-- What you have to do --
Find and copy each line of the data that includes "общего".

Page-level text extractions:

-*-*-

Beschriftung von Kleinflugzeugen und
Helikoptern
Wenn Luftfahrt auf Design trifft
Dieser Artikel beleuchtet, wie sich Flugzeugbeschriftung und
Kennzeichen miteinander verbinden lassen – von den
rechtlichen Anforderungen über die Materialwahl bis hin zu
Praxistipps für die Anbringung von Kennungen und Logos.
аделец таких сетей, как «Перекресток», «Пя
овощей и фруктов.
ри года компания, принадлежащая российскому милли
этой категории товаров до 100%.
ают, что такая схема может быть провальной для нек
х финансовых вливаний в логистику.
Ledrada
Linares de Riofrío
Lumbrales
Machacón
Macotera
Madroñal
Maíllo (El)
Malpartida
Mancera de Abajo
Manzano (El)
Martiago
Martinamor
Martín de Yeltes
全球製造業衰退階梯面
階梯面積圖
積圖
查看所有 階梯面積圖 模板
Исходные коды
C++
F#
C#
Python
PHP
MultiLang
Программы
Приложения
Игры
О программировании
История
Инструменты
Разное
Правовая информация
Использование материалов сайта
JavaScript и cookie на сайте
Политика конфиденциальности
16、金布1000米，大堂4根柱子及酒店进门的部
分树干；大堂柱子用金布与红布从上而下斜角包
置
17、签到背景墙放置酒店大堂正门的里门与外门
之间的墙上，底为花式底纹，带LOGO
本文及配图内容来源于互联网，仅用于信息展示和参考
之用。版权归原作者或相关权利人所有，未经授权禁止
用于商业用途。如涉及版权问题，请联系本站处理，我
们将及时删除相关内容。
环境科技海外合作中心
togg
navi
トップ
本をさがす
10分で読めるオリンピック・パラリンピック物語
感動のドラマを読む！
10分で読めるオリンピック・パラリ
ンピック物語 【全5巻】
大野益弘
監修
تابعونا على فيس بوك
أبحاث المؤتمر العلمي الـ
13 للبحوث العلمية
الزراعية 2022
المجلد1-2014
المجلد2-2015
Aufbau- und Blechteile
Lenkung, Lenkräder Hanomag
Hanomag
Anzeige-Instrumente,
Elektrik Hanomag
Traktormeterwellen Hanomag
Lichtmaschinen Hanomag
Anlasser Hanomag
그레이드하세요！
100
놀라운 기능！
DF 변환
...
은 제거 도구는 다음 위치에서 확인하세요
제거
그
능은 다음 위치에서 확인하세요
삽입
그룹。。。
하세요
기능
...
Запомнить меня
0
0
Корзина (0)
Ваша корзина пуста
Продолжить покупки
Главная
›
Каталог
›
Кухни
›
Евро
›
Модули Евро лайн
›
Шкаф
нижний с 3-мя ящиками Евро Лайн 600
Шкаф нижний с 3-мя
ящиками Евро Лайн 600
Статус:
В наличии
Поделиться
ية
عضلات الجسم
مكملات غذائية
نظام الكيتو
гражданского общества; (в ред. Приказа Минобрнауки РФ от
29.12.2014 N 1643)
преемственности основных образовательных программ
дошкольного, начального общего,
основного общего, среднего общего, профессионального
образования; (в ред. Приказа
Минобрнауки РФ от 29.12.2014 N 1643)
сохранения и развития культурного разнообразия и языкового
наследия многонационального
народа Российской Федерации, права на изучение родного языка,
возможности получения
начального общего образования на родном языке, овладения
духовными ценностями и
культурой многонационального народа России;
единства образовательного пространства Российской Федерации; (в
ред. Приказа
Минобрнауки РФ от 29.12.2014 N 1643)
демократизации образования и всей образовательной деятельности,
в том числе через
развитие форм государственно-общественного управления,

-*-*-

-- The completed task --
дошкольного, начального общего,
основного общего, среднего общего, профессионального
начального общего образования на родном языке, овладения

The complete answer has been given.